Responsible AI Output Designing the AI-generated report required careful thought. We needed results that were informative and actionable without crossing into clinical diagnosis territory. Striking that balance — giving users meaningful insight while clearly communicating that Iris is a screening tool, not a substitute for a professional exam, required multiple iterations of our prompting and UI design.

Accomplishments that we're proud of

Eye Screening & Disease Detection Both models are fully functional. Users can go through a real at-home vision screening and upload an eye photo for disease detection, with results that reflect genuine analysis rather than placeholder output.

Google Gemini Vision We made deep use of Gemini's multimodal capabilities, using the vision model to analyze eye images and generate personalized, medically-informed reports from screening results. Gemini doesn't just power the backend, it's the intelligence behind every insight Iris delivers.

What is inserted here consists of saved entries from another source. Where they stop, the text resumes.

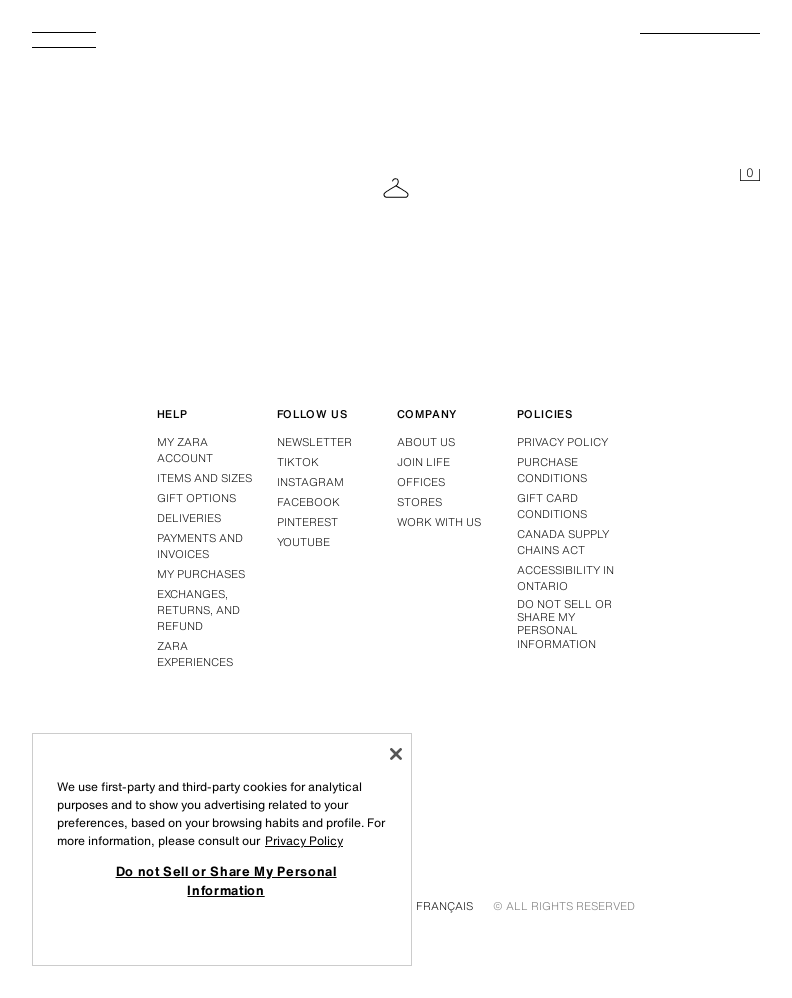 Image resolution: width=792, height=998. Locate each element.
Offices (421, 482)
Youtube (303, 542)
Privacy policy (562, 442)
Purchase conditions (552, 470)
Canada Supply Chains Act (563, 542)
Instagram (310, 482)
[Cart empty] (750, 176)
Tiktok (298, 462)
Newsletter (314, 442)
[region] (222, 849)
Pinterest (307, 522)
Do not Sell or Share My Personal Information (564, 624)
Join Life (423, 462)
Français (444, 906)
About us (426, 442)
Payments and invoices (200, 546)
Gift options (196, 498)
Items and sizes (204, 478)
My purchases (201, 574)
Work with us (439, 522)
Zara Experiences (195, 654)
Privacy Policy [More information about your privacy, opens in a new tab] (304, 840)
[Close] (396, 754)
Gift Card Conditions (552, 506)
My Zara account (185, 450)
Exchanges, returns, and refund (198, 610)
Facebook (308, 502)
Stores (419, 502)
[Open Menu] (72, 46)
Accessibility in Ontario (565, 578)
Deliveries (189, 518) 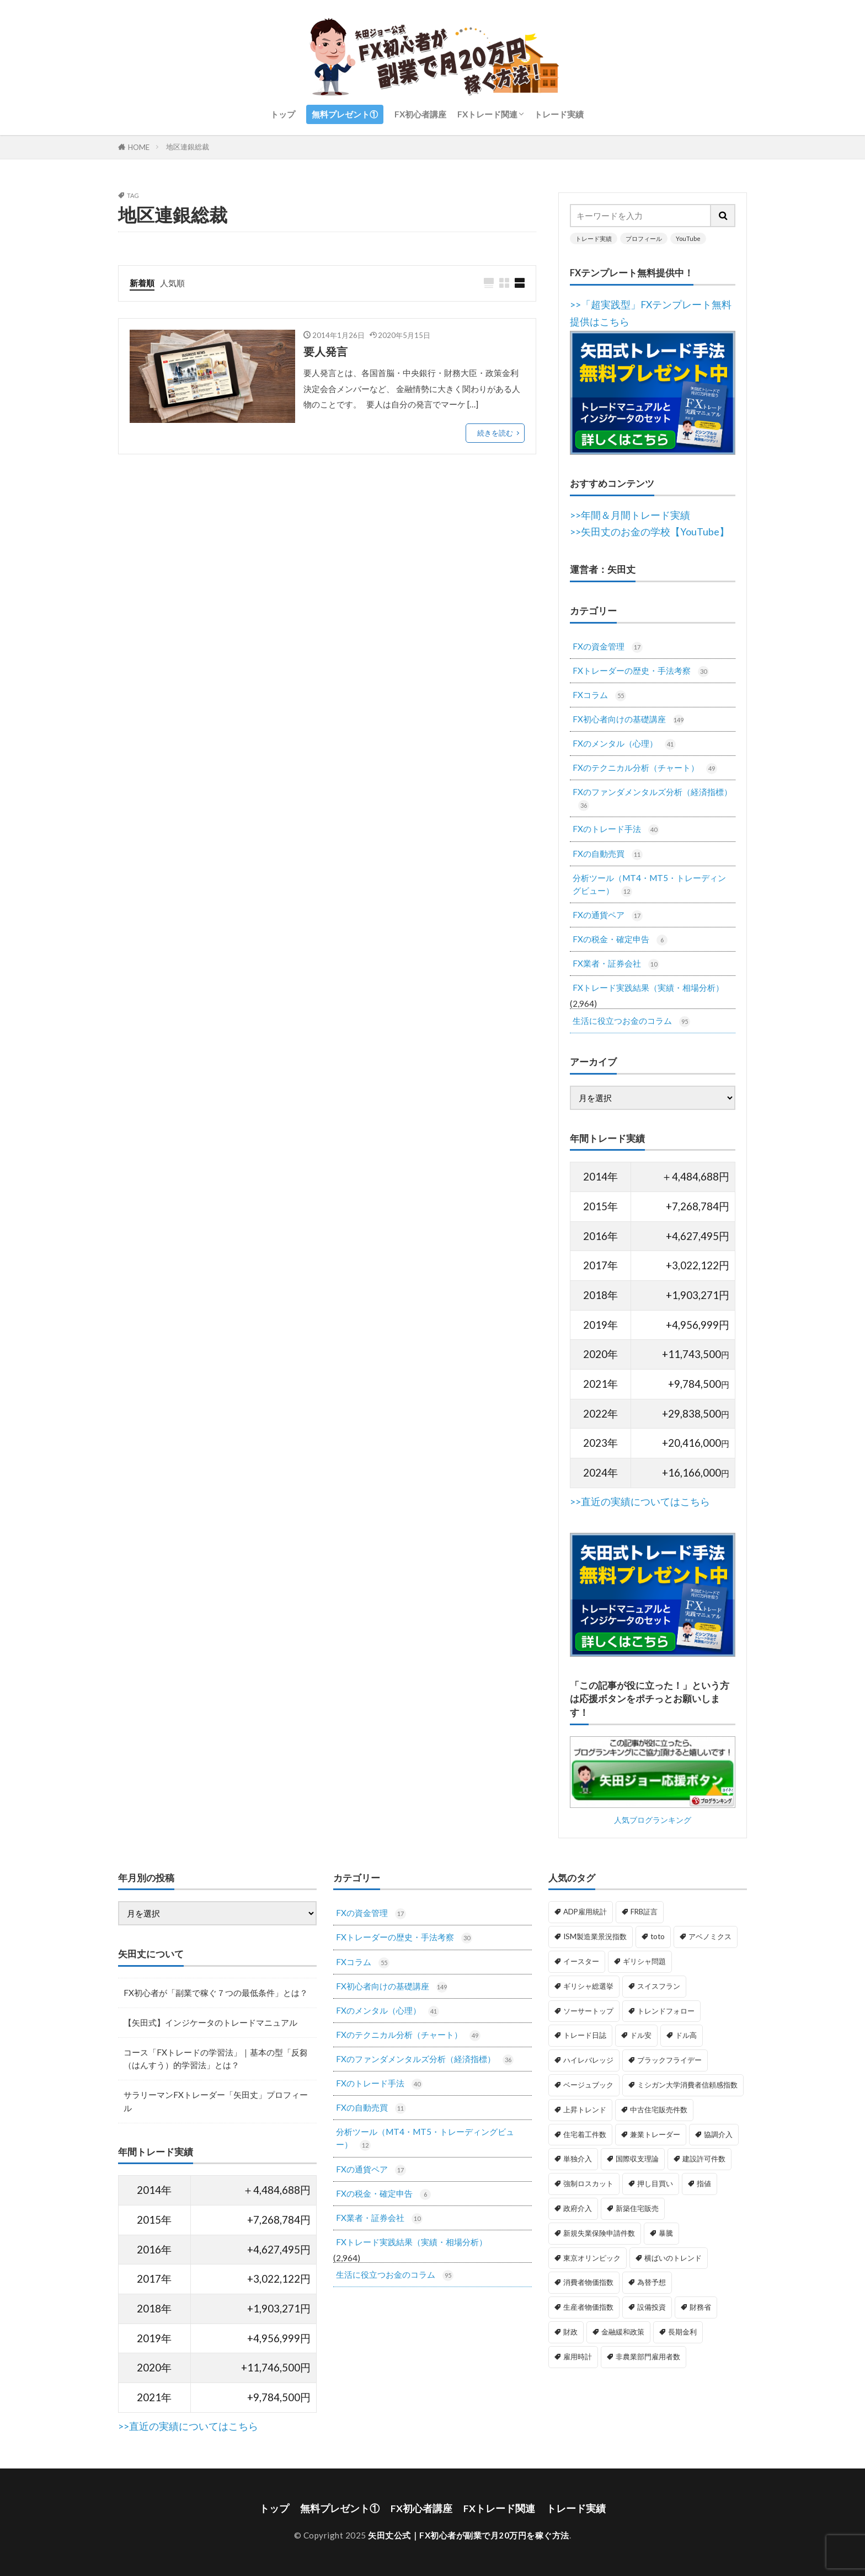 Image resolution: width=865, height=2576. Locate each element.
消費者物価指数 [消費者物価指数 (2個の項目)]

*ElevenLabs Voice Integration * This is what we're most proud of. We didn't just use ElevenLabs to read a report out loud. Iris uses voice to guide users through the entire experience, narrating the eye screening process step by step, coaching users through eye exercises, and delivering their personalized report as a spoken summary. It transforms Iris from an app you read into one that feels like having a knowledgeable companion by your side.

What we learned

Eye Screening Technology This was our first time building a computer vision model of this complexity. Implementing real-time eye tracking and vision estimation from scratch, grounded in clinical research, taught us how much engineering goes into what looks like a simple camera interaction. We came away with a deep respect for the science behind vision screening. Eye Health We started this project knowing the statistics. We ended it understanding the conditions behind them. Researching myopia, astigmatism, strabismus, amblyopia, and external eye diseases gave us a genuine appreciation for how much goes undetected simply because screening is inaccessible. Building Iris made us more informed about our own eye health too.

What's next for Iris

Increased Screening AccuracyOur eye screening model is functional, but accuracy is everything in health technology. The next phase of development focuses on refining the computer vision model with more robust testing, broader device compatibility, and validation against clinical benchmarks. The goal is a screening tool users can genuinely rely on, not just a prototype that demonstrates the concept.

A Deeper, More Personalized Care Plan Right now Iris gives every user a care plan informed by their results. We want to go further, tracking changes over time, adjusting recommendations as users complete exercises and report back, and building a plan that evolves with the user rather than being a one-time output. Think less like a report and more like a personal eye health coach that gets smarter the longer you use it. These two improvements, accuracy and personalization, are the foundation Iris needs to grow from a hackathon project into something people genuinely depend on for their eye health.